KNHS
- Torrance, California; United States;
- Frequency: 89.7 MHz

Programming
- Format: Defunct (was high school radio)

Ownership
- Owner: Torrance Unified School District

History
- First air date: March 1966; 60 years ago
- Last air date: 1991
- Call sign meaning: "North High School"

Technical information
- Facility ID: 67342
- Class: D

= KNHS (California) =

KNHS (89.7 FM) was a high school radio station at North High School in Torrance, California, United States.

==History==
On August 16, 1965, the Torrance Unified School District received a construction permit for a new non-commercial educational radio station to broadcast with 10 watts from the North High School campus. The antenna and technical facilities were completed that fall. Broadcasting began in March 1966, making North High the second high school in the United States with its own radio station; KNHS initially operated for just one hour a day. A closed-circuit station on campus had operated as early as 1957. Two years later, a closed-circuit campus TV station was started. By 1982, it was airing six hours a day on weekdays.

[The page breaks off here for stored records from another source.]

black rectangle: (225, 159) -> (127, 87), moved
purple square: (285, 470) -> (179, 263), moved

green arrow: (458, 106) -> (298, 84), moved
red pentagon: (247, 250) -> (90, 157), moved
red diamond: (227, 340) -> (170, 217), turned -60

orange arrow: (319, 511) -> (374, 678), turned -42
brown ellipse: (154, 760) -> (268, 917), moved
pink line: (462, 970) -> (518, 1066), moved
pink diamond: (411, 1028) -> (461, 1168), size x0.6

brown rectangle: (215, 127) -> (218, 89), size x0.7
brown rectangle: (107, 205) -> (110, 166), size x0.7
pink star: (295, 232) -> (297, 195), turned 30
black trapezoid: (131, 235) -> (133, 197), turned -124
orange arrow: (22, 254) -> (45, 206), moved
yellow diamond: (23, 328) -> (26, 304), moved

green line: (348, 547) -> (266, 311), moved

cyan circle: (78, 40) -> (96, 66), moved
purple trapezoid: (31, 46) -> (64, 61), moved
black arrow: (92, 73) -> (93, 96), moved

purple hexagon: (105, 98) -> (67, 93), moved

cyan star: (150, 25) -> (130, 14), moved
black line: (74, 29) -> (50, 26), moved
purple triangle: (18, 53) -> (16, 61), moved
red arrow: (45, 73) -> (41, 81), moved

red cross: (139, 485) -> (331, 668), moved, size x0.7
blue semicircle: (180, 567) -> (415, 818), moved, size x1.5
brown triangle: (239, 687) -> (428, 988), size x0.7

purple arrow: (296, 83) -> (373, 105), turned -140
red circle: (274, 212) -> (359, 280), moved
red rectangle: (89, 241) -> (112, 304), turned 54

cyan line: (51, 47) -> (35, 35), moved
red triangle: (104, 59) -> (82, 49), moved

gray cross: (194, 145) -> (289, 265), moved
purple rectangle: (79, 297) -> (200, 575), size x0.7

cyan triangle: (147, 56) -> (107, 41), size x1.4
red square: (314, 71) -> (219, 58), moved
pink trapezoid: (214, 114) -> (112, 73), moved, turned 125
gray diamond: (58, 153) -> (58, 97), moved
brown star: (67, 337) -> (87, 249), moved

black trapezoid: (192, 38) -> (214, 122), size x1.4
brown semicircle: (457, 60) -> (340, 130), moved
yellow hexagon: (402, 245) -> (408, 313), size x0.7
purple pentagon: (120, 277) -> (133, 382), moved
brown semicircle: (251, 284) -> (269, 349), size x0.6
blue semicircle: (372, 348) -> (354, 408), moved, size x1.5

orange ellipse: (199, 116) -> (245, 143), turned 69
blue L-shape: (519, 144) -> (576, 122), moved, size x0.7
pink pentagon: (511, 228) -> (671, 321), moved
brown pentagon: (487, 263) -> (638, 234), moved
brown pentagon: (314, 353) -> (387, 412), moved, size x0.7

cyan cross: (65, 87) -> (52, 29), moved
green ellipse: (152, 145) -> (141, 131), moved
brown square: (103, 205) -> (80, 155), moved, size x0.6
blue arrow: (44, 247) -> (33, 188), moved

In later years, new disc jockeys were juniors who learned from the previous year's students and, as the school year progressed, shifted away mid-year from music to begin writing public service announcements and conducting on-air interviews. Although it was against school rules for students to carry radios on campus, some students managed to listen with transistor radios and later Walkmans, or on tape recordings the student broadcasters' parents made. At this time, the station had no working tape deck, nor did it have a CD player, so all music came from vinyl. The station went off air by 1991.